A survey titled ‘Wake up to Rape’ has sparked controversy after a majority of women have claimed that it is women themselves who sometimes hold the blame in rape cases. Factors such as drunkenness, provocative clothing and going home with a stranger at the end of the night stranger were cited as contributing factors.
I do think that all this heightens the chances of being raped, but the word ‘blame’ is a tricky one. On the one hand, it is stupid and dangerous to go off alone with someone you do not know when you are drunk. Even if nothing as awful as rape happens you are still leaving yourself vulnerable to robbery, assault or to being stranded. As an independent woman, I find it hard to accept I am at greater risk when walking alone after dark than a man, but I am beginning to realise it is better to be safe than sorry. Of course, the majority of times I walk alone nothing happens but there is always that one chance that I’d rather not risk.
Rape is a delicate and sensitive topic, a taboo in most conversations. It is a subject that many, myself included, are fairly ignorant about. Most rape cases that make the news are when the rapist is predatory, going after women in clubs or dark streets.

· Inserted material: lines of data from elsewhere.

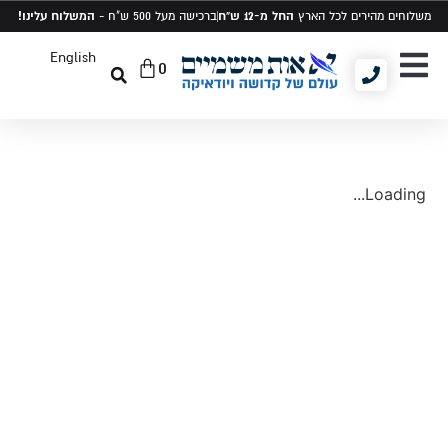
החל מ-12 ש"ח
המשלוח עלינו!
משלוחים מהירים לכל הארץ
ברכישה מעל 500 ש"ח -
English
0
יודאיקה ומתנות
תיקים לטלית ותפילין
סט טלית ותפילין
Loading...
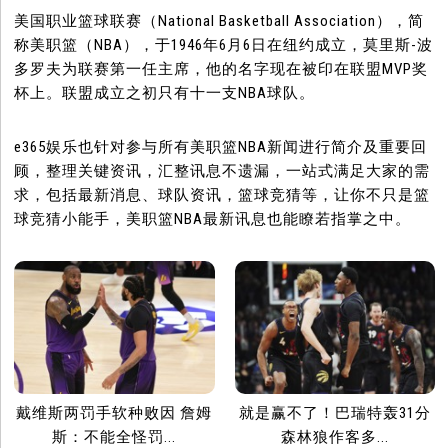
美国职业篮球联赛（National Basketball Association），简
称美职篮（NBA），于1946年6月6日在纽约成立，莫里斯-波
多罗夫为联赛第一任主席，他的名字现在被印在联盟MVP奖
杯上。联盟成立之初只有十一支NBA球队。
e365娱乐也针对参与所有美职篮NBA新闻进行简介及重要回
顾，整理关键资讯，汇整讯息不遗漏，一站式满足大家的需
求，包括最新消息、球队资讯，篮球竞猜等，让你不只是篮
球竞猜小能手，美职篮NBA最新讯息也能瞭若指掌之中。
戴维斯两罚手软种败因 詹姆
就是赢不了！巴瑞特轰31分
斯：不能全怪罚...
森林狼作客多...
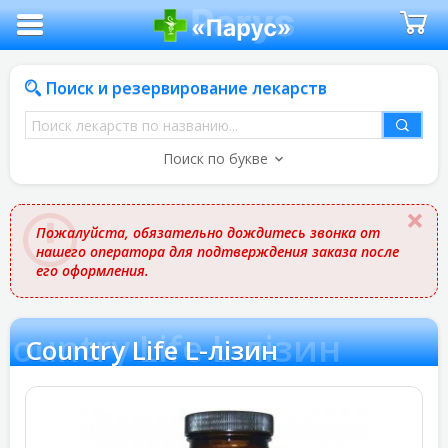
Поиск и резервирование лекарств
Поиск
лекарств
Поиск по букве
по
названию
Пожалуйста, обязательно дождитесь звонка от
нашего оператора для подтверждения заказа после
его оформления.
Country Life L-лізин
Country Life L-лізин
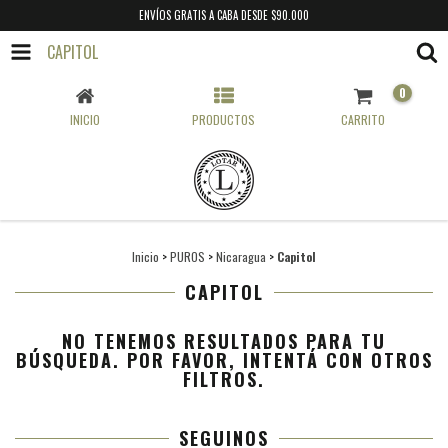
ENVÍOS GRATIS A CABA DESDE $90.000
CAPITOL
0
INICIO
PRODUCTOS
CARRITO
Inicio
>
PUROS
>
Nicaragua
>
Capitol
CAPITOL
NO TENEMOS RESULTADOS PARA TU
BÚSQUEDA. POR FAVOR, INTENTÁ CON OTROS
FILTROS.
SEGUINOS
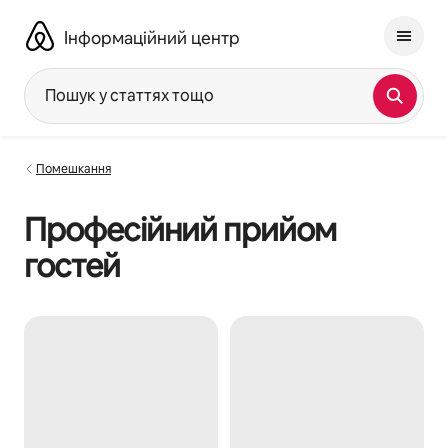
Перейти
до
Інформаційний центр
вмісту
Пошук у статтях тощо
Помешкання
Професійний прийом
гостей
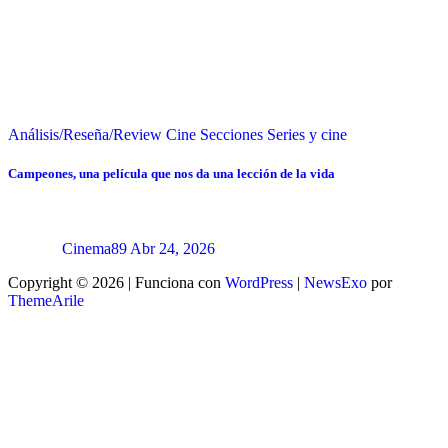
Análisis/Reseña/Review
Cine
Secciones
Series y cine
Campeones, una película que nos da una lección de la vida
Cinema89
Abr 24, 2026
Copyright © 2026 | Funciona con
WordPress
|
NewsExo
por
ThemeArile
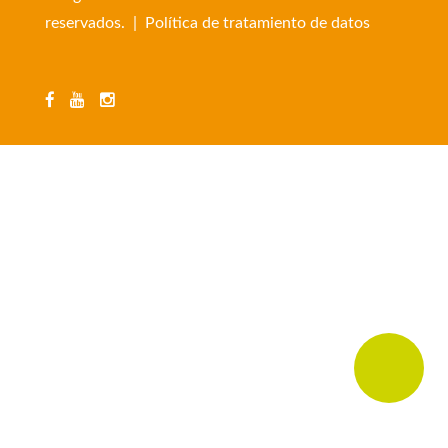
reservados. |
Política de tratamiento de datos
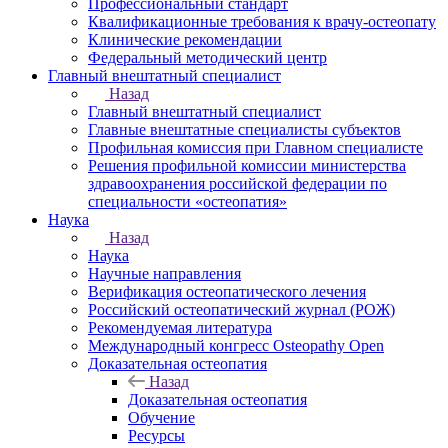
Профессиональный стандарт
Квалификационные требования к врачу-остеопату
Клинические рекомендации
Федеральный методический центр
Главный внештатный специалист
Назад
Главный внештатный специалист
Главные внештатные специалисты субъектов
Профильная комиссия при Главном специалисте
Решения профильной комиссии министерства
здравоохранения российской федерации по
специальности «остеопатия»
Наука
Назад
Наука
Научные направления
Верификация остеопатического лечения
Российский остеопатический журнал (РОЖ)
Рекомендуемая литература
Международный конгресс Osteopathy Open
Доказательная остеопатия
Назад
Доказательная остеопатия
Обучение
Ресурсы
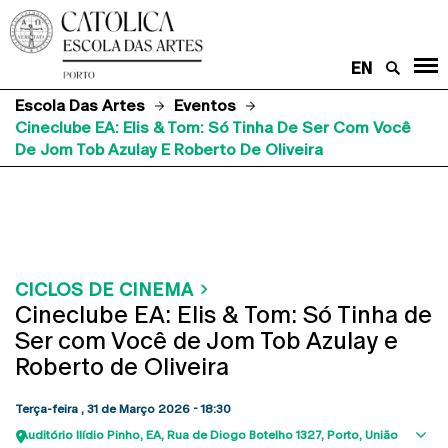
EN
Escola Das Artes
Eventos
Cineclube EA: Elis & Tom: Só Tinha De Ser Com Você
De Jom Tob Azulay E Roberto De Oliveira
CICLOS DE CINEMA
Cineclube EA: Elis & Tom: Só Tinha de
Ser com Você de Jom Tob Azulay e
Roberto de Oliveira
Terça-feira , 31 de Março 2026 - 18:30
Auditório Ilídio Pinho, EA
Rua de Diogo Botelho 1327
Porto
União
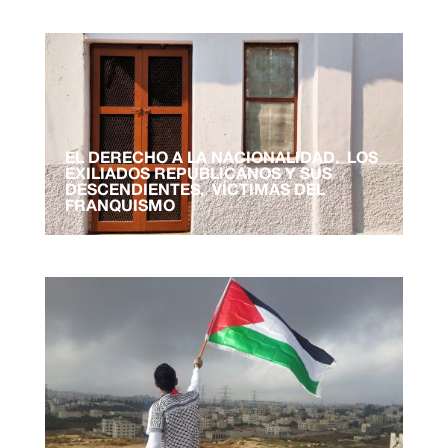
EL DERECHO A LA NACIONALIDAD. LOS
EXILIADOS REPUBLICANOS Y SUS
DESCENDIENTES, VÍCTIMAS DEL
FRANQUISMO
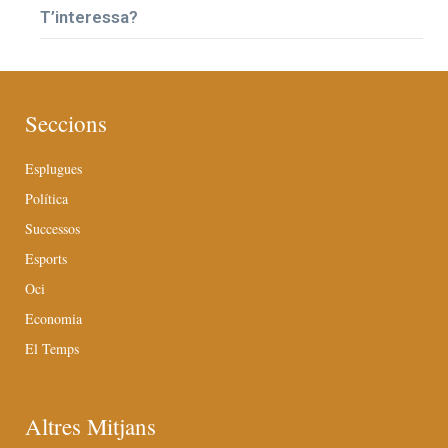
T’interessa?
Seccions
Esplugues
Política
Successos
Esports
Oci
Economia
El Temps
Altres Mitjans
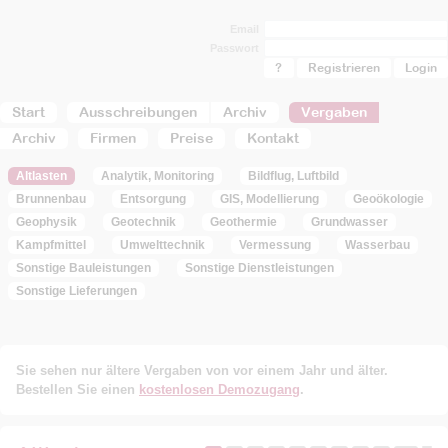
Email
Passwort
?
Registrieren
Start
Ausschreibungen
Archiv
Vergaben
Archiv
Firmen
Preise
Kontakt
Altlasten
Analytik, Monitoring
Bildflug, Luftbild
Brunnenbau
Entsorgung
GIS, Modellierung
Geoökologie
Geophysik
Geotechnik
Geothermie
Grundwasser
Kampfmittel
Umwelttechnik
Vermessung
Wasserbau
Sonstige Bauleistungen
Sonstige Dienstleistungen
Sonstige Lieferungen
Sie sehen nur ältere Vergaben von vor einem Jahr und älter.
Bestellen Sie einen
kostenlosen Demozugang
.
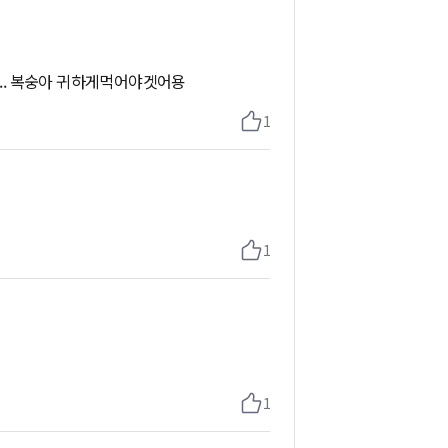
. 복숭아 귀하게먹어야겟어용
1
1
1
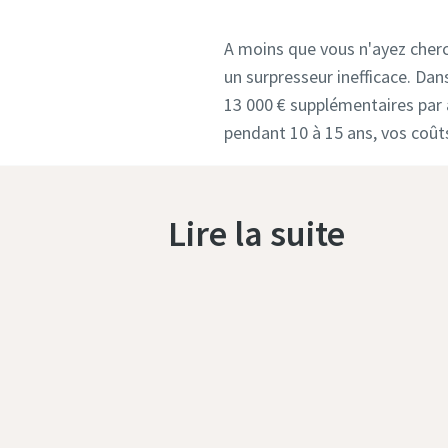
A moins que vous n'ayez cherch
un surpresseur inefficace. Dan
13 000 € supplémentaires par an
pendant 10 à 15 ans, vos coûts
Lire la suite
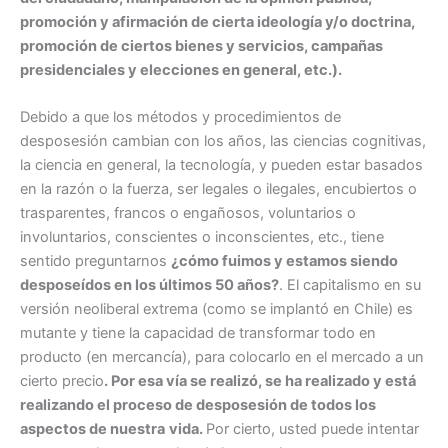
promoción y afirmación de cierta ideología y/o doctrina,
promoción de ciertos bienes y servicios, campañas
presidenciales y elecciones en general, etc.).
Debido a que los métodos y procedimientos de
desposesión cambian con los años, las ciencias cognitivas,
la ciencia en general, la tecnología, y pueden estar basados
en la razón o la fuerza, ser legales o ilegales, encubiertos o
trasparentes, francos o engañosos, voluntarios o
involuntarios, conscientes o inconscientes, etc., tiene
sentido preguntarnos
¿cómo fuimos y estamos siendo
desposeídos en los últimos 50 años?
. El capitalismo en su
versión neoliberal extrema (como se implantó en Chile) es
mutante y tiene la capacidad de transformar todo en
producto (en mercancía), para colocarlo en el mercado a un
cierto precio
. Por esa vía se realizó, se ha realizado y está
realizando el proceso de desposesión de todos los
aspectos de nuestra
vida.
Por cierto, usted puede intentar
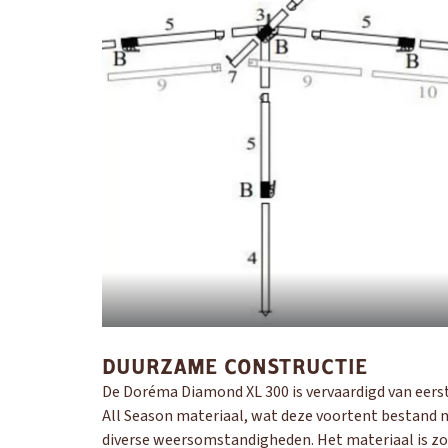
DUURZAME CONSTRUCTIE
De Doréma Diamond XL 300 is vervaardigd van eers
All Season materiaal, wat deze voortent bestand
diverse weersomstandigheden. Het materiaal is z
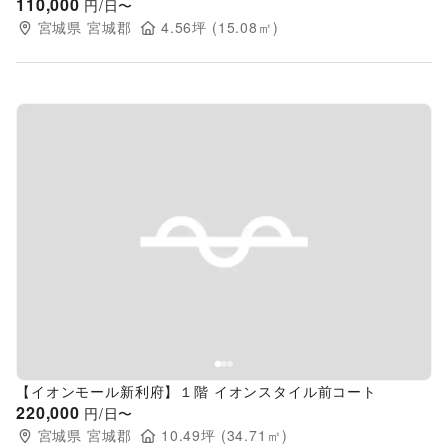
110,000
円/日〜
宮城県
宮城郡
4.56
坪 (
15.08
㎡)
Previous slide
Next s
【イオンモール新利府】１階 イオンスタイル前コート
220,000
円/日〜
宮城県
宮城郡
10.49
坪 (
34.71
㎡)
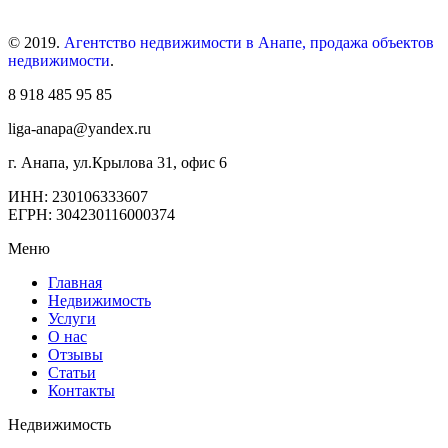
© 2019.
Агентство недвижимости в Анапе, продажа объектов
недвижимости
.
8 918 485 95 85
liga-anapa@yandex.ru
г. Анапа, ул.Крылова 31, офис 6
ИНН: 230106333607
ЕГРН: 304230116000374
Меню
Главная
Недвижимость
Услуги
О нас
Отзывы
Статьи
Контакты
Недвижимость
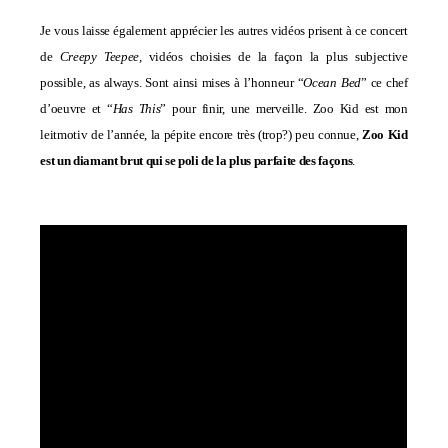
Je vous laisse également apprécier les autres vidéos prisent à ce concert
de
Creepy Teepee,
vidéos choisies de la façon la plus subjective
possible, as always. Sont ainsi mises à l’honneur “
Ocean Bed
” ce chef
d’oeuvre et “
Has This
” pour finir, une merveille. Zoo Kid est mon
leitmotiv de l’année, la pépite encore très (trop?) peu connue,
Zoo Kid
est un diamant brut qui se poli de la plus parfaite des façons
.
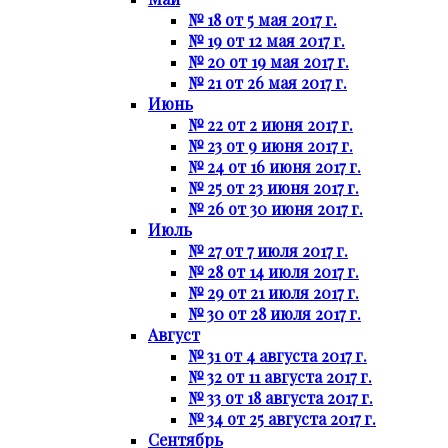
№ 18 от 5 мая 2017 г.
№ 19 от 12 мая 2017 г.
№ 20 от 19 мая 2017 г.
№ 21 от 26 мая 2017 г.
Июнь
№ 22 от 2 июня 2017 г.
№ 23 от 9 июня 2017 г.
№ 24 от 16 июня 2017 г.
№ 25 от 23 июня 2017 г.
№ 26 от 30 июня 2017 г.
Июль
№ 27 от 7 июля 2017 г.
№ 28 от 14 июля 2017 г.
№ 29 от 21 июля 2017 г.
№ 30 от 28 июля 2017 г.
Август
№ 31 от 4 августа 2017 г.
№ 32 от 11 августа 2017 г.
№ 33 от 18 августа 2017 г.
№ 34 от 25 августа 2017 г.
Сентябрь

However, rape is more common than most think. A large amount of rape cases are not by random strangers, but often by someone the victim knows personally. Certainly then, the woman in question is not to blame, especially when the rape happens by someone she trusts. Non-consensual sex, even from a boyfriend, can be considered as rape. If there is no struggle, but it is still resisted verbally, then it is rape. This is often overlooked, no one generally thinks of rape from a supposed loved one but it affects so many. Indeed, possibly the most disturbing thing about rape is that whilst a woman can take precautions to protect herself from a stranger, ultimately there is no way of knowing when and from whom it can happen. Women have a responsibility to make sure that they have the minimum chance of being raped but even when they may carelessly put themselves at risk, they are not ‘asking for it’. Nobody has the right to force someone to have sex against their will.
It is surprising to see that women are so harsh towards victims. They may feel that the act of rape could have been stopped, and perhaps in some cases it could, but they are not taking into account how greatly rape affects a woman for the rest of her life. What remains is the hurt and the psychological damage from a traumatising ordeal that is not ok and never acceptable, whether it is from a stranger or a friend. In the end, no means no, no matter what the circumstance.